All of his company’s projects files were encrypted and there were no backups to recover from. It was a typical ransomware cluster F crime scene.
I would have gloated because many of small medium businesses like his take a very poor and lackadaisical attitude towards good data management practices. No use crying over spilled milk when prevention is better than cure. But instead of investing early in the prevention, the cure would likely be 3x more expensive. And in this case, he wanted to use Deloitte® recovery services, which I did not know existed. Good luck with the recovery was all I said to him after my Sunday morning was made topsy turvy of sorts.

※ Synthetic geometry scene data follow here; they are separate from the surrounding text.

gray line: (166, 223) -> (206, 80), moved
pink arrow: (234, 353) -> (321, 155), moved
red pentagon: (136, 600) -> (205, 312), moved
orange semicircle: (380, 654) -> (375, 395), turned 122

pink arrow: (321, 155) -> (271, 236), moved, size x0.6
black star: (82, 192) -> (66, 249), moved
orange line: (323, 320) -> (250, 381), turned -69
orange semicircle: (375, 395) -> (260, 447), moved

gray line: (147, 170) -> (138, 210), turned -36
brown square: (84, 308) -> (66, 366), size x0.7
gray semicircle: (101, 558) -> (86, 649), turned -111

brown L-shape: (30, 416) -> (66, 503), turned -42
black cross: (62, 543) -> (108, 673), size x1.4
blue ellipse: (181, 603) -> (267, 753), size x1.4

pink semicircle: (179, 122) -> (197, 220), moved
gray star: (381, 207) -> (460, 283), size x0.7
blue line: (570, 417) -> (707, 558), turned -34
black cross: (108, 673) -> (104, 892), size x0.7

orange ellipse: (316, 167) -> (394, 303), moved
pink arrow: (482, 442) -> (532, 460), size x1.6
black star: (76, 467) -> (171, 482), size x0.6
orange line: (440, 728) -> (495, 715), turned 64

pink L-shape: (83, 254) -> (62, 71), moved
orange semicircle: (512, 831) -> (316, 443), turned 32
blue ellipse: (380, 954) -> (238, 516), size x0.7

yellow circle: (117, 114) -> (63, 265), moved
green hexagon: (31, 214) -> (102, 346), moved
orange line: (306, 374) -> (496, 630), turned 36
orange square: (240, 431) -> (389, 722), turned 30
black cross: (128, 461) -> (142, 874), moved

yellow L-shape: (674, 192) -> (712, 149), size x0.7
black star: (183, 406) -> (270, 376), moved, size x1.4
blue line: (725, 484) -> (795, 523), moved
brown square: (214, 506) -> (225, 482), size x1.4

NAS is the ransomware goldmine
I have said it before and I am saying it again. NAS devices, especially the consumer and prosumer brands, are easy pickings because there was little attention paid to implement a good data management practice either by the respective vendor or the end users themselves. 2 years ago I was already seeing a consistent pattern of the heightened ransomware attacks on NAS devices, especially the NAS devices that proliferated the small medium businesses market segment.

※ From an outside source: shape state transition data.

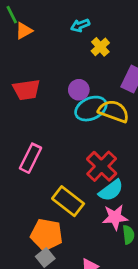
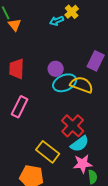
orange triangle: (24, 31) -> (15, 25), turned -40
yellow cross: (100, 47) -> (72, 12), moved
red trapezoid: (26, 90) -> (17, 69), turned 100
pink rectangle: (30, 158) -> (20, 107), moved

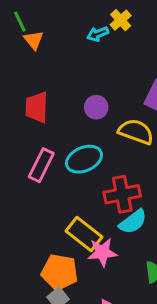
cyan ellipse: (65, 83) -> (84, 159), moved
red cross: (73, 126) -> (122, 194), turned 35
pink star: (83, 164) -> (102, 252), moved

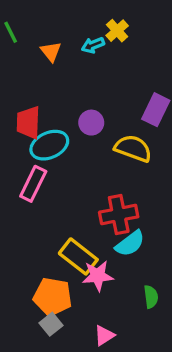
orange triangle: (34, 40) -> (51, 52), moved
cyan ellipse: (84, 159) -> (49, 145), moved

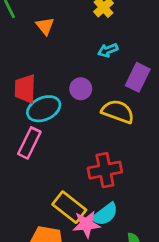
cyan arrow: (93, 45) -> (108, 50), moved
cyan semicircle: (130, 244) -> (105, 214), moved

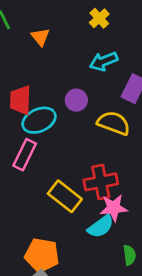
cyan arrow: (108, 50) -> (104, 61), size x1.4
yellow rectangle: (69, 207) -> (65, 196), moved
pink star: (86, 224) -> (114, 208), moved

- [ January 2020 ] NAS is the next Ransomware gold mine.
- [ October 2020 ] Ransomware recovery with TrueNAS® ZFS snapshots
The WFH (work from home) practice trigged by the Covid-19 pandemic has made NAS devices essential for businesses. NAS are the workhorses of many businesses after all. The ease of connecting from anywhere with features similar to the Synology® QuickConnect I mentioned earlier, or through VPNs (virtual private networks), or a self created port forwarding (for those who wants to save a quick buck [ sarcasm ]), opened the doors to bad actors and easy ransomware incursions. Good data management practices are often sidestepped or ignored in exchange for simplicity, convenience, and trying to save foolish dollars. Until ….
3-2-1 A-B-C
Even though I have diligently journaling the many news and incidents of these consumer/prosumer NAS devices in the past 21-22 months since June 2020, there is a clear, distinct and repeated end user frailty involved. Most do not practice good data management basic practices.
The 3-2-1 A-B-C mantra is something I often preach to enterprise customers when it comes to data management. So the message here is targeted to small medium businesses users and organizations with weak IT practices.

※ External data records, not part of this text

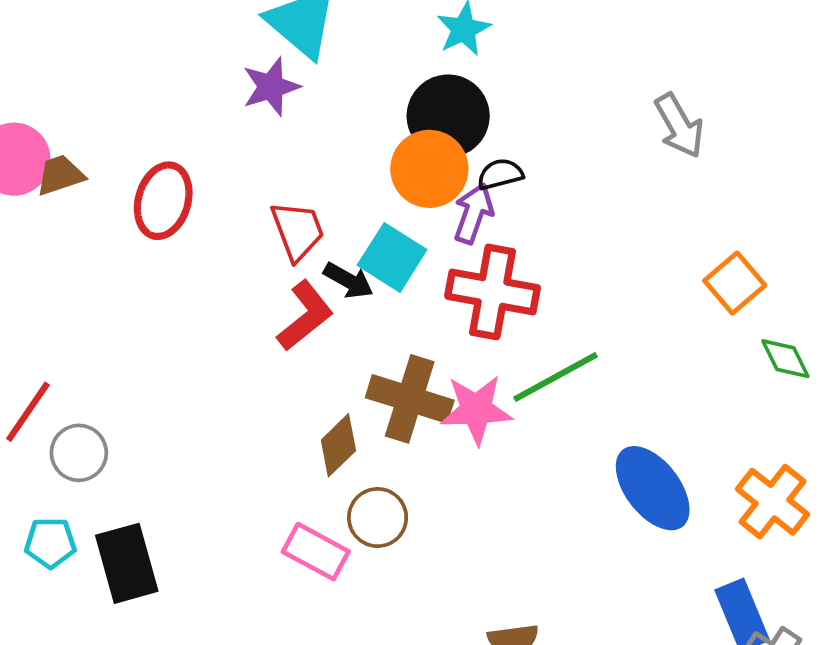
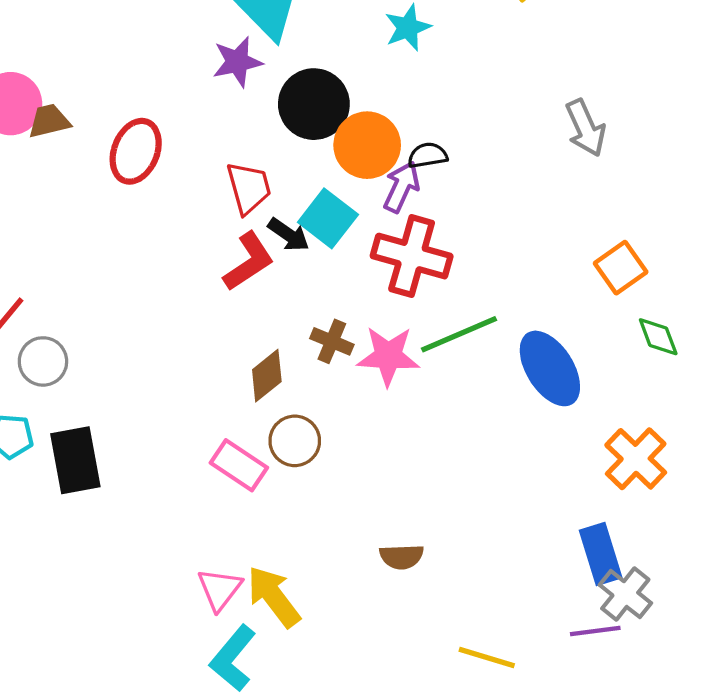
black circle: (448, 116) -> (314, 104), moved
brown cross: (410, 399) -> (332, 341), size x0.6
blue ellipse: (653, 488) -> (550, 368), moved

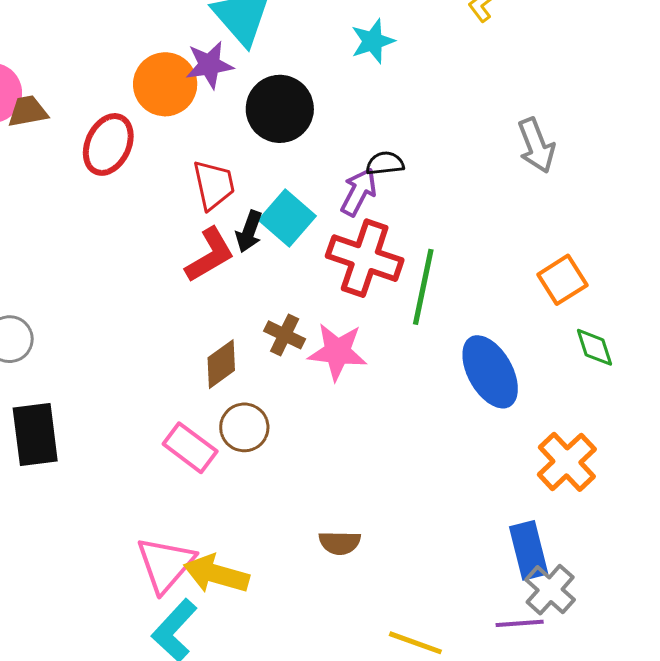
orange circle: (367, 145) -> (165, 84), moved
black arrow: (289, 235) -> (249, 231), turned 72
green line: (459, 334) -> (423, 287), moved, turned -58
pink triangle: (220, 589) -> (165, 564), size x1.4
yellow arrow: (274, 597) -> (216, 574), turned -40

The 3-2-1 backup rule is the most basic practice of data protection. 3 copies, 2 media, 1 off-site. The copies are the backups that should be stored in 2 types of media with one copy stored at a different premises.
The A-B-C rule was part of a marketing campaign brought out by Hitachi Data Systems® in 2013-2014.
- A = Archive First
- B = Backup Less
- C = Consolidate Always
This rule, in the sequence of A, B and then C, had a lot of sensibility when it comes to data management. In the present day, the amount of data is always inundating storage systems on-premises and in the clouds. The practices and the preparations that go into the A-B-C rule should be cornerstone of data management in any organization.
Doing it right
I am not going into the details of the 3-2-1 and A-B-C rules. I leave it to the practitioners and the vendors to sprinkle their magic pixie dust and add the sparkles to their own respective technology offerings and implementations. But at the very fundamental level, end users must heed the vocation and the dedication to some forms of these data management rules.
Yes, adding these data management practices and the solutions will cost money and time. But when the pain of losing valuable and sensitive files, unable to open them to work in the near and long term, the costs of limited file recovery (even with ransom paid), the long tail after effects of the ransomware attack, the fright that it could happen again, the fear and the peace of mind broken and so many other manifestations of lost security come together as the perfect scary movie, it is time to start doing data management right.
The ransomware scourge is unabating. It is only a matter of time that it will happen to you and your organization.